# Numerical methods for ODE¶

As we have seen time ad time again a useful tool from calculus for designing numerical methods is Taylor’s formula

f(z) = f(a) + \frac{x-a}{1!} f'(a) + \frac{(x-1)^2}{2!} f^{(2)}(a) + \ldots + \frac{(x-1)^{n-1}}{(n-1)!} + R_n,

where the reminder is

\frac{(x-1)^{n}}{n!} f^{(n)}(\xi), \ \ \xi \in [a,x].

Alternatively, by instead expanding $f(z)$ around $z+h$, we find that

f(z+h) = f(z) + h f'(z) + \frac{h^2}{2!} f''(z) + \mathcal{O} (h^3).

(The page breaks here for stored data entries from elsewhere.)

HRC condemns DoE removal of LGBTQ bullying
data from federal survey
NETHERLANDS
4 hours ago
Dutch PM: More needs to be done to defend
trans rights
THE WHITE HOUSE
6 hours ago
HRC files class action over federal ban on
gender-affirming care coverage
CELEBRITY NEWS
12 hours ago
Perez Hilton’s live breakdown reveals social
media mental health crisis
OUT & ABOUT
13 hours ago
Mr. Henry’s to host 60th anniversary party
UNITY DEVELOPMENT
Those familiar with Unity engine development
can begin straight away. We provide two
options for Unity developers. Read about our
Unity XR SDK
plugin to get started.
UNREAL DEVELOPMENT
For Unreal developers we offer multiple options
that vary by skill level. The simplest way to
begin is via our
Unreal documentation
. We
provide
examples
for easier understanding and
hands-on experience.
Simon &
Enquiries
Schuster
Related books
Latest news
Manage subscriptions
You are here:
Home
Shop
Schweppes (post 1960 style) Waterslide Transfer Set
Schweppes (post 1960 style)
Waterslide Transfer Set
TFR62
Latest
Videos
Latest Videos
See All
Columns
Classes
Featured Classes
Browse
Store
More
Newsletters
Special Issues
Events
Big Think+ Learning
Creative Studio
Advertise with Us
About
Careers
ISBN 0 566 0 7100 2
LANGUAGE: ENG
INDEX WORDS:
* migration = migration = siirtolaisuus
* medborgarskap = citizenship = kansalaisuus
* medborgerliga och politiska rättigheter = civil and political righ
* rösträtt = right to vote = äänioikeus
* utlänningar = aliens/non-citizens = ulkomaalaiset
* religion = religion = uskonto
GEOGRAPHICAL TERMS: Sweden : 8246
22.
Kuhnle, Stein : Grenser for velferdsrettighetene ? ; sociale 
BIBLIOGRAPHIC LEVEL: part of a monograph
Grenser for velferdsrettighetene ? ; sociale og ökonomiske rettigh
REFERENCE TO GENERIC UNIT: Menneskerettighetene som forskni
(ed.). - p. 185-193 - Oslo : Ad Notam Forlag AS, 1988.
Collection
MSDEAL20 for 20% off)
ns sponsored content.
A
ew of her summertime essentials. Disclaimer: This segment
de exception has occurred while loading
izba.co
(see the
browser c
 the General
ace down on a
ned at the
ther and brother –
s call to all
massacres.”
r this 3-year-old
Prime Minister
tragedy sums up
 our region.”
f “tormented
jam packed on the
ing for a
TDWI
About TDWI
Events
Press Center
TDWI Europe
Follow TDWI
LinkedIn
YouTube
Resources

Now if we are looking to solve an ordinary differential equation

\dot{u}(t) = f(u(t),t),\ \ u(0) = u_0,

we can use the above formulas to approximate the time derivative on the left

\frac{u(t+\Delta t)-u(t)}{\Delta t} \approx \dot{u}(t) = f(u(t),t).

Rearranging the equation allows us to compute $$u_n \equiv u({t_n}) = u(n \Delta t)$$ according to

\begin{eqnarray*} u_0 &=& u_0, \\ u_{n+1} &=& u_n + \Delta t \, f(u_n,t_n), \ \ n= 0,1,\ldots \end{eqnarray*}

The above method is called forward Euler.

## Accuracy and stability¶

It turns out that if we compute the solution up to some fixed time the error decreases with order of accuracy of the above method is one, or in other words the error is proportional to $$\Delta t$$.

This might be surprising as the error in the approximation of one time step is actually proportional to $$(\Delta t)^2$$. Roughly speaking the explanation goes like this, if we compute to some time $$T$$ with a time step $$\Delta$$ we have to take $$N_t = \frac{T}{\Delta t}$$ steps, if we commit an error of order $$(\Delta t)^2$$ in each of those steps the final error can be as large as $$T \Delta t$$ and hence of order of accuracy one.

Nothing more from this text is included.